Amadeus is taking some time to understand at what travel will or at least could look like in the future, and the results might surprise you.
In a recent study, Amadeus looked at what ‘blockchain’ technology could offer the travel industry.
And while the word blockchain might be off-putting to some, what’s important is what the technology can do.
Improving baggage tracking
Mishandled baggage costs the aviation industry many billions each year and is the source of significant traveller frustration. The challenge isn’t a simple one to address given a bag is handled by several actors, including the airline, airport and ground handling firms on its journey from A to B, and sometimes even C.
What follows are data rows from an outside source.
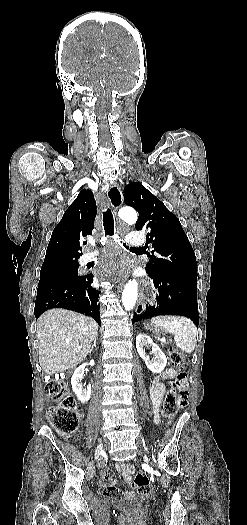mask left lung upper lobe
<instances>
[{
  "mask_svg": "<svg viewBox=\"0 0 247 525\" xmlns=\"http://www.w3.org/2000/svg\"><path fill=\"white\" fill-rule=\"evenodd\" d=\"M124 202L138 211L136 229L149 230L147 240L156 255L150 256L148 274L197 280L196 257L179 219L138 182L125 186Z\"/></svg>",
  "mask_w": 247,
  "mask_h": 525,
  "instance_id": "5c2ea615",
  "label": "left lung upper lobe"
}]
</instances>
Today’s systems have improved by reconciling baggage handling data directly from departure control applications. However, this technology may offer advantages.
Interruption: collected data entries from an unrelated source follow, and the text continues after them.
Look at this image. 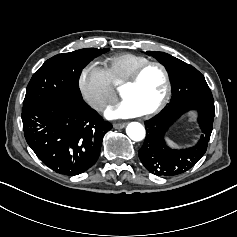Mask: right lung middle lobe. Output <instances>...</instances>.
<instances>
[{
    "label": "right lung middle lobe",
    "mask_w": 237,
    "mask_h": 237,
    "mask_svg": "<svg viewBox=\"0 0 237 237\" xmlns=\"http://www.w3.org/2000/svg\"><path fill=\"white\" fill-rule=\"evenodd\" d=\"M109 49L86 48L53 56L34 73L26 90L23 109L62 97L82 98L78 81L82 69Z\"/></svg>",
    "instance_id": "1"
}]
</instances>
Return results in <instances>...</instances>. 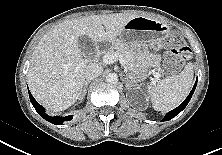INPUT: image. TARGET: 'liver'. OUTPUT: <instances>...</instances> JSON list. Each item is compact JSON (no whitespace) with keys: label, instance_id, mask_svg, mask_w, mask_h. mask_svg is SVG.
I'll return each instance as SVG.
<instances>
[{"label":"liver","instance_id":"liver-1","mask_svg":"<svg viewBox=\"0 0 222 155\" xmlns=\"http://www.w3.org/2000/svg\"><path fill=\"white\" fill-rule=\"evenodd\" d=\"M136 15L113 13L64 21L37 44L28 71V85L36 100L52 111H63L81 96L85 70L92 63L82 57L79 36L94 43L118 42L124 26Z\"/></svg>","mask_w":222,"mask_h":155}]
</instances>
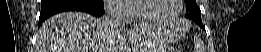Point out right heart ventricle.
Instances as JSON below:
<instances>
[{
  "instance_id": "e07e8e85",
  "label": "right heart ventricle",
  "mask_w": 261,
  "mask_h": 52,
  "mask_svg": "<svg viewBox=\"0 0 261 52\" xmlns=\"http://www.w3.org/2000/svg\"><path fill=\"white\" fill-rule=\"evenodd\" d=\"M126 8L128 9V7H126ZM136 20H137V22H139V21H140L138 18H136ZM137 22H135V23H137Z\"/></svg>"
}]
</instances>
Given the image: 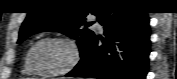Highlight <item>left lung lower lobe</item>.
<instances>
[{
    "label": "left lung lower lobe",
    "mask_w": 177,
    "mask_h": 79,
    "mask_svg": "<svg viewBox=\"0 0 177 79\" xmlns=\"http://www.w3.org/2000/svg\"><path fill=\"white\" fill-rule=\"evenodd\" d=\"M98 20L105 37L94 35L80 62L66 76L145 79L150 53L147 13L118 5L104 8Z\"/></svg>",
    "instance_id": "0a47b994"
}]
</instances>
The idea is to deliver baggage data records shared between different airlines and make it much more straightforward to track bags as they move with a traveller throughout their journey.
Simplifying settlements in the travel value chain
The travel industry operates in a value-chain based on collaboration and therefore many areas of the industry rely on settlements between parties.
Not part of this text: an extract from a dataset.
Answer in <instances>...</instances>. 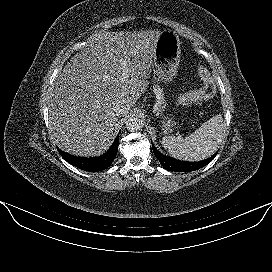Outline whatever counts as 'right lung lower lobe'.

Consider a hotel booking where an aggregator, OTA and the hotel need to settle cash and commissions based on pre-defined agreements.
Today, this is an extremely complex process and the introduction of blockchain based smart contracts could automate settlements in many areas of the industry.
Being able to instigate a trusted execution facility between a travel provider and travel intermediaries promises reduced cost, enhanced efficiency and faster reconciliation at scale.
Improving identity management in travel
The highly trustworthy of this technology also makes it ideal for improving the way travellers are identified during their journey.
Traveller IDs are required at booking, when changing a booking, at security, the boarding gate, duty free shopping and at a hotel.
Imagine how much easier travel would be if you didn’t need to use a passport at all these points in the journey. It is possible that blockchain technology can deliver a much more frictionless experience for proving a traveller’s identity.